--- What needs to be done ---
Would you transcribe each entry that follows word for word, minus the images?

++++++++++

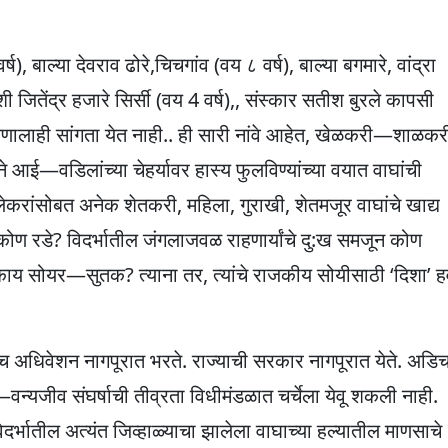
बाल्या देवराव ढोरे,चिचगांव (वय ८ वर्ष), बाल्या बगमारे, वांद्रा
ी जितेंद्र हजारे सिर्सी (वय 4 वर्ष),, संस्कार सतीश बुरले कापसी
लाही सांगता येत नाही.. ही सारी नांवे आहेत, खेळकरी—शाळकर
े आई—वडिलांच्या चेहर्यावर हास्य फुलविण्यांच्या वयात वाघांची
ेकरांसोबत अनेक शेतकरी, महिला, गुराखी, शेतमजूर वाघांचे खाद्य
कोण रडे? विदर्भातील जंगलाजवळ राहणार्यांचे दु:ख समजून कोण
खाशी काय सोयर—सुतक? त्याना तर, त्यांचे राजकीय सोयीसाठी ‘दिशा’ ह
ंडळांच अधिवेशन नागपूरात भरते. राज्याची सरकार नागपूरात येते. अडि
—वन्यजीव संघर्षाची तीव्रता विधीमंडळात चर्चेला येवू शकली नाही.
विदर्भातील अत्यंत जिव्हाळ्याचा झालेला वाघाच्या हल्यातील माणसाचे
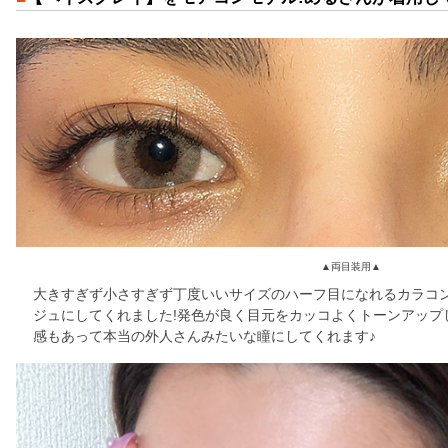
▲両目装用▲
大きすぎず小さすぎず丁度いいサイズのハーフ目になれるカラコ
ジュにしてくれました!発色が良く目元をカッコよくトーンアップ
感もあって本当の外人さんみたいな瞳にしてくれます♪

++++++++++

--- Exercise solution ---
बाल्या देवराव ढोरे,चिचगांव (वय ८ वर्ष), बाल्या बगमारे, वांद्रा
ी जितेंद्र हजारे सिर्सी (वय 4 वर्ष),, संस्कार सतीश बुरले कापसी
लाही सांगता येत नाही.. ही सारी नांवे आहेत, खेळकरी—शाळकर
े आई—वडिलांच्या चेहर्यावर हास्य फुलविण्यांच्या वयात वाघांची
ेकरांसोबत अनेक शेतकरी, महिला, गुराखी, शेतमजूर वाघांचे खाद्य
कोण रडे? विदर्भातील जंगलाजवळ राहणार्यांचे दु:ख समजून कोण
खाशी काय सोयर—सुतक? त्याना तर, त्यांचे राजकीय सोयीसाठी ‘दिशा’ ह
ंडळांच अधिवेशन नागपूरात भरते. राज्याची सरकार नागपूरात येते. अडि
—वन्यजीव संघर्षाची तीव्रता विधीमंडळात चर्चेला येवू शकली नाही.
विदर्भातील अत्यंत जिव्हाळ्याचा झालेला वाघाच्या हल्यातील माणसाचे
▲両目装用▲
大きすぎず小さすぎず丁度いいサイズのハーフ目になれるカラコ
ジュにしてくれました!発色が良く目元をカッコよくトーンアップ
感もあって本当の外人さんみたいな瞳にしてくれます♪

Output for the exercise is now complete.